Dedingsluiden: Balthasar van Dedem en Joost van Munster.
Gijsbert van Dedem, zoon van Coenraad en Gerberig van Heyden, (zie II), burgers te Zwolle in 1578, overl. 1606, tr. 13 januari 1574 Christina van Haersolte, dochter van Johan en Aleid van Haersolte, overl.1626.
Huwelijksluiden: Johan van Dedem, Thomas Knoppert, Johan Waeyer, Niclaes van Haersolte, Hermen van Haersolte en Rutger van Haersolte.
Coenraad van Dedem, zoon van Gijsbert en Christina van Haersolte, (zie III), geb. 17 october 1574, schepen van Harderwijk 1605-1621, raad 1622, schepen 1623-1635, raad 1635-1638, verschreven in de ridderschap van Veluwe 1618, overl. 14 juni 1638, tr. 1o Harderwijk 6 juli 1600 Geertruid van Speulde, dochter van Johan en van Haersolte, overl. aan de pest 9 januari 1604, 2o Harderwijk 22 januari 1609 Henrica van Voerst, dochter van Sander en Aleid van Haersolte, overl. 20 maart 1641.
Huwelijksluiden: Herman van Haersolte, Thomas Knoppert, Wolf van Ittersum, Volckier van Haersolte, Gijbert Ripperbant, Casijn van Speulde, Willem van Haersolte en Herman van Keppel.
Huwelijksluiden: Harmen van Haersolte, Harmen van Dedem, Thomas Knoppert, Clement van Voerst, Peter van Appeltorn en Jacob Voeth.
Aleid en Christina van Dedem, dochters van Coenraad van Dedem (zie IV) en Hendrica van Voerst, resp. overl. 24 augustus 1667 en 1 april 1674.
Johan van Dedem, zoon van Coenraad (zie IV) en Geertruid van Speulde, geb. 21 augustus 1602, verschreven in de ridderschap van Veluwe 1636, schepen van Harderwijk 1640-1651, overl. 14 september 1651, tr. 13 mei 1632 Judith van Wijnbergen, dochter van Wijghmen van Wijnbergen en Wendelina Terbruggen.

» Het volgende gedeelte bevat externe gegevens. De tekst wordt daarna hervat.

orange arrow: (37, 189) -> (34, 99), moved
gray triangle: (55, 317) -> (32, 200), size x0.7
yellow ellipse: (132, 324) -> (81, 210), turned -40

Coenraad van Dedem, zoon van Johan (zie VII) en Judith van Wijnbergen, verschreven in de ridderschap van Veluwe 1658, schepen van Harderwijk 1671-1676, burgemeester 1677-79, ongehuwd overl. 19 april 1679.
Gijsbert van Dedem zoon van Coenraad (zie IV) en Henrica van Voerst, geb. Harderwijk 1 october 1612, burgermeester en cameraar der stad Zwolle, gecommitteerde ten landdage van Overijssel 1650, overl. 1692, tr. 26 november 1643 Anna Catharina Coppier van Cuylenburgh, dochter van Willem en Anna van Beijnhem van den Appelenburgh.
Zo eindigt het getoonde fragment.